The primary benefit of this pattern is that it permits parallel searching of a large corpus. Not only are the leaves searching their share of the corpus in parallel, but the sorting and ranking performed by the parents are also done in parallel.
For example, imagine a corpus of the text extracted from every book in the U.S. Library of Congress. This cannot fit in one computer, so instead the information is spread over hundreds or thousands of leaf machines. In addition to the leaf machines are the parents and the root. A search query would go to a root server, which in turn relays the query to all parents. Each parent repeats the query to all leaf nodes below it. Once the leaves have replied, the parent ranks and sorts the results by relevancy.
For example, a leaf may reply that all the words of the query exist in the same paragraph in one book, but for another book only some of the words exist (less relevant), or they exist but not in the same paragraph or page (even less relevant). If the query is for the best 50 answers, the parent can send the top 50 results to the root and drop the rest. The root then receives results from each parent and selects the best 50 of those to construct the reply.
This scheme also permits developers to work within a latency budget.
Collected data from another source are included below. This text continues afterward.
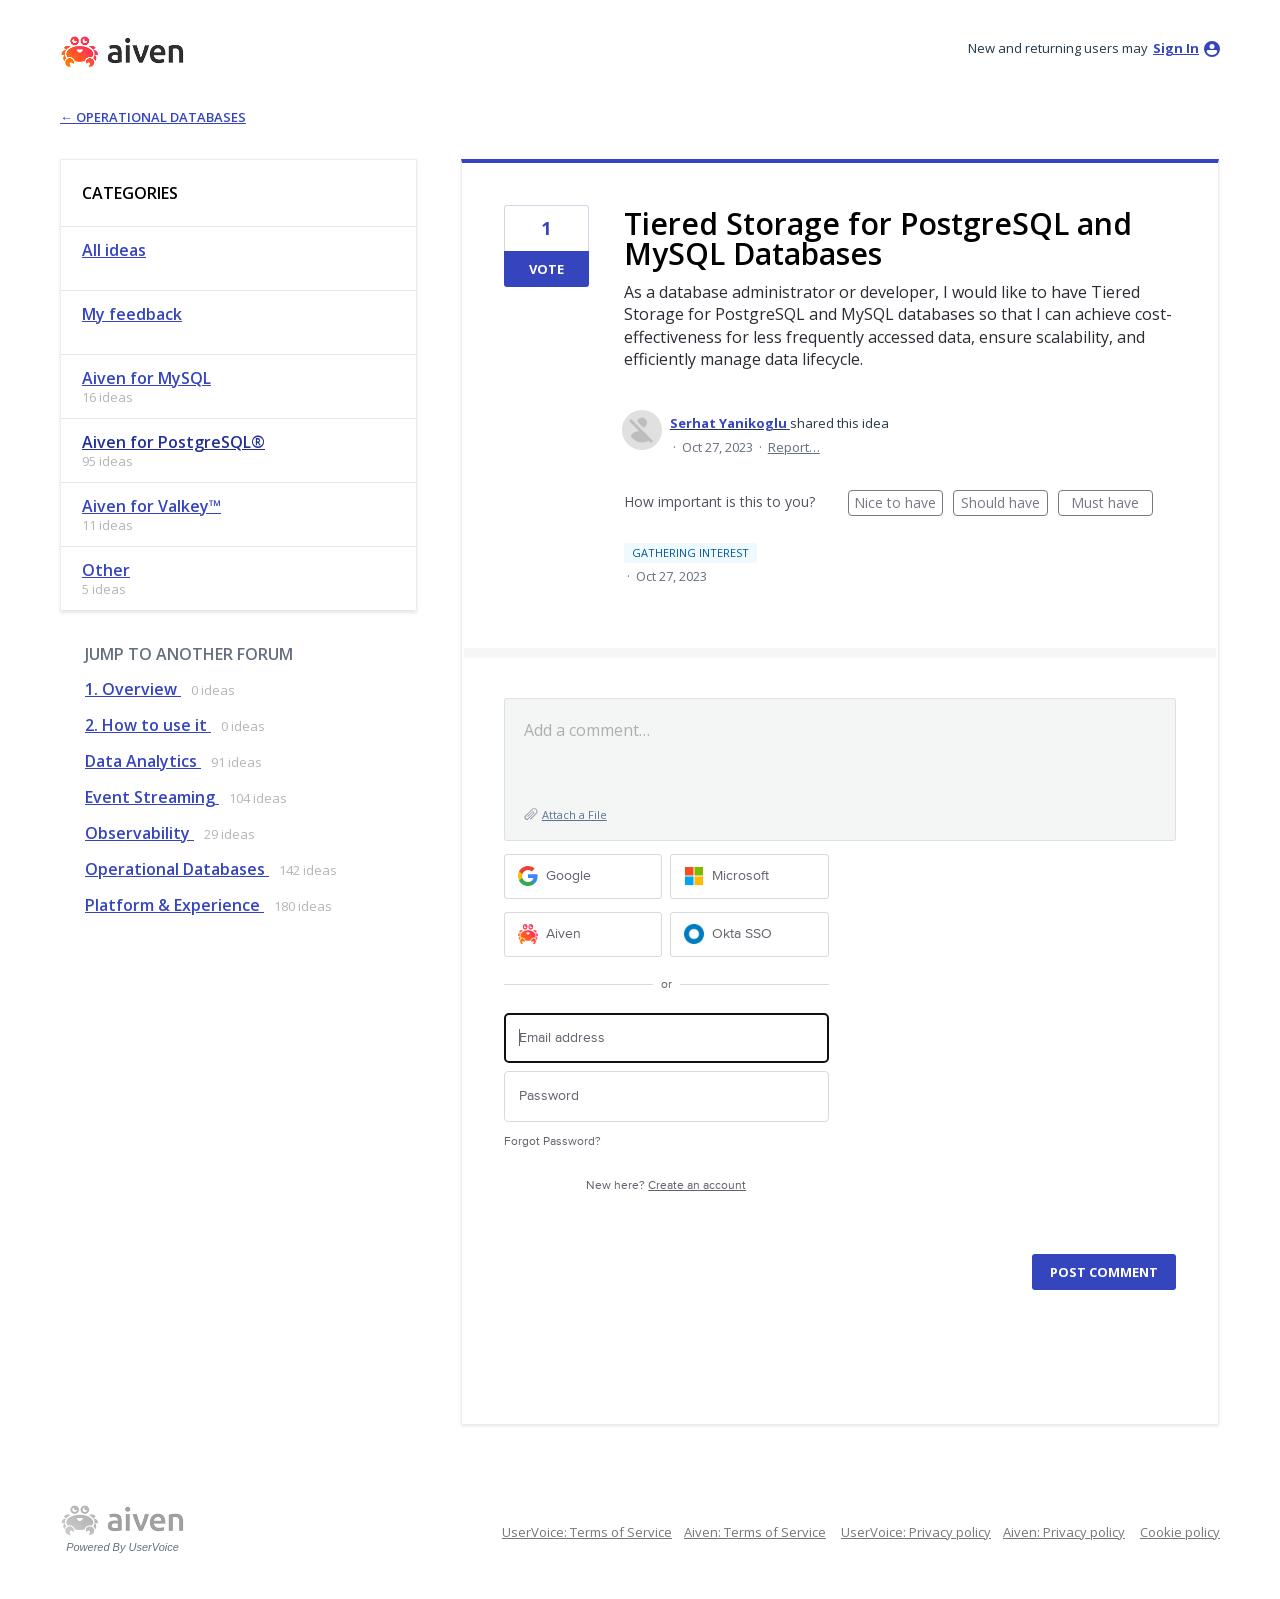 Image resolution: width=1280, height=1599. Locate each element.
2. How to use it (148, 725)
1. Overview (133, 689)
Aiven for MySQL (146, 378)
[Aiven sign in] (583, 934)
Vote (546, 269)
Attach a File (574, 814)
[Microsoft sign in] (749, 876)
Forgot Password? (552, 1141)
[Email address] (666, 1038)
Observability (139, 833)
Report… (794, 447)
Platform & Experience (174, 905)
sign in (1176, 48)
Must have (1112, 504)
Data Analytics (143, 761)
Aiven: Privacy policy (1064, 1532)
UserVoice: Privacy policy (916, 1532)
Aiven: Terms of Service (755, 1532)
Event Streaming (152, 797)
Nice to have (898, 504)
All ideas (114, 250)
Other (106, 570)
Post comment (1104, 1272)
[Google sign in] (583, 876)
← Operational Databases (153, 117)
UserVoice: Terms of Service (587, 1532)
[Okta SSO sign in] (749, 934)
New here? (666, 1185)
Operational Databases (177, 869)
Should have (1004, 504)
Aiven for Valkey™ (151, 506)
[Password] (666, 1096)
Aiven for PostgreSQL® (173, 442)
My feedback (132, 314)
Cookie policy (1180, 1532) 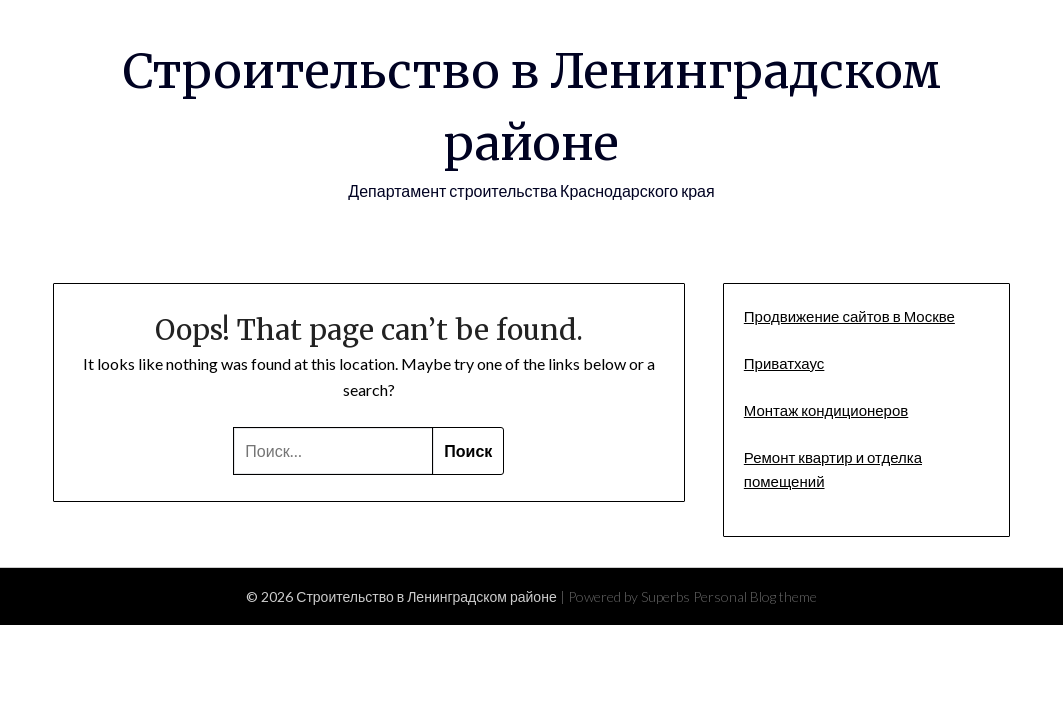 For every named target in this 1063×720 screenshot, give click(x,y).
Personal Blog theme (755, 596)
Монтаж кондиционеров (826, 410)
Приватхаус (784, 363)
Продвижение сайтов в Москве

If fast answers are more important than perfect answers, parents and roots do not have to wait for slow replies if the latency deadline is near.
Many variations of this pattern are possible. Redundant servers may exist with a load-balancing scheme to divide the work among them and route around failed servers. Expanding the number of leaf servers can give each leaf a smaller portion of the corpus to search, or each shard of corpus can be placed on multiple leaf servers to improve availability. Expanding the number of parents at each level increases the capacity to sort and rank results. There may be additional levels of parent servers, making the tree taller. The additional levels permit a wider fanout, which is important for an extremely large corpus. The parents may provide a caching function to relieve pressure on the leaf servers; in this case more levels of parents may improve cache effectiveness. These techniques can also help mitigate congestion problems related to fan-in, as discussed in the previous section.